Whether models such as Mythos will ultimately help defenders more than attackers is unsettled. Anthropic argues that controlled access gives defenders a head start. Independent researchers at AISLE (an AI-native cybersecurity company) have shown that smaller, openly available models can already replicate much of Mythos’ analysis. A more difficult question is whether the world is comfortable with frontier AI capabilities being held by a handful of firms — fewer than half a dozen in the US, with a comparable group in China — and parcelled out to chosen partners. Open-source AI has helped diffuse the technology’s benefits globally. Restrictions, however well-intentioned, risk entrenching a tech oligopoly, dulling competition and tempting those in possession of the most powerful models to use them against perceived adversaries. The history of managing dual-use technologies is not reassuring on this front.
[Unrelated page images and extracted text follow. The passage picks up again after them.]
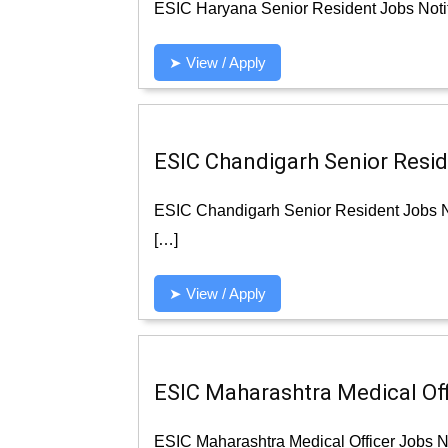
ESIC Haryana Senior Resident Jobs Notif
➤ View / Apply
ESIC Chandigarh Senior Reside
ESIC Chandigarh Senior Resident Jobs No
[…]
➤ View / Apply
ESIC Maharashtra Medical Offi
ESIC Maharashtra Medical Officer Jobs No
A second lesson is that AI readiness must become a top-tier priority for governments. That means three capacities at once: to deploy AI productively across the economy; to research and develop it domestically; and to govern against misuse. The mood in some capitals has turned against regulation, but the global picture is more nuanced. The European Union is implementing risk-based guardrails through its AI Act. China has moved quickly to address harms to children, including emotional dependence on chatbots. The instruments — legislation, executive guidance or co-regulation with industry — are a sovereign choice. Stepping away from the responsibility is not.
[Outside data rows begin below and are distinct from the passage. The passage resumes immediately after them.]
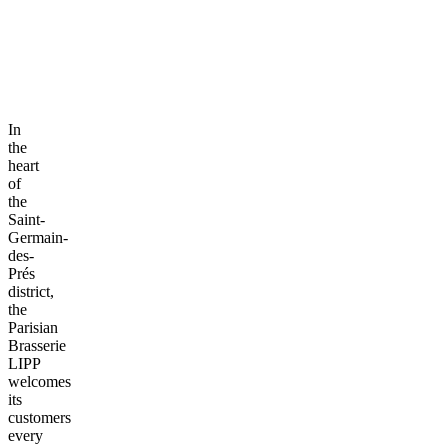
In
the
heart
of
the
Saint-
Germain-
des-
Prés
district,
the
Parisian
Brasserie
LIPP
welcomes
its
customers
every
Finally, Mythos is a reminder that AI does not respect borders. Its impacts cross jurisdictions at the speed of light, and so must any credible response. The release of DeepSeek R1, a powerful open-source model, from China in January 2025, made it clear that breakthroughs can come from anywhere. Common standards for safety, interoperability and responsible use will not emerge from any country acting alone.
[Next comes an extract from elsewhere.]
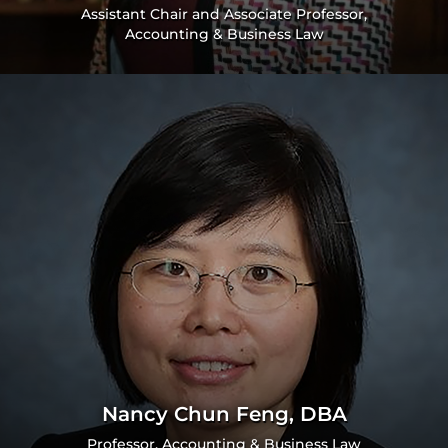
Assistant Chair and Associate Professor,
Accounting & Business Law
Nancy Chun Feng, DBA
Professor, Accounting & Business Law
This is the backdrop for the first Global Dialogue on AI Governance, which convenes in Geneva on July 6-7. The Dialogue, established by a resolution of the United Nations General Assembly in August 2025, is paired with a new Independent International Scientific Panel on AI, tasked with regularly assessing the technology’s opportunities and risks. Governments, scientists, civil society and the private sector will, for the first time, meet at the United Nations to debate AI’s potential to accelerate development as well as the risks it poses to safety, security, inclusion, cultural and linguistic diversity, and human rights. Building AI capacity in less-developed economies will be on the agenda too.
The Mythos moment will not be the last of its kind. Surprise breakthroughs are arriving every few months. The work of patching vulnerable systems, training defenders and building shared rules of the road has barely begun. There is no time to waste — starting with the weakly protected websites and software that still hold up much of the digital economy.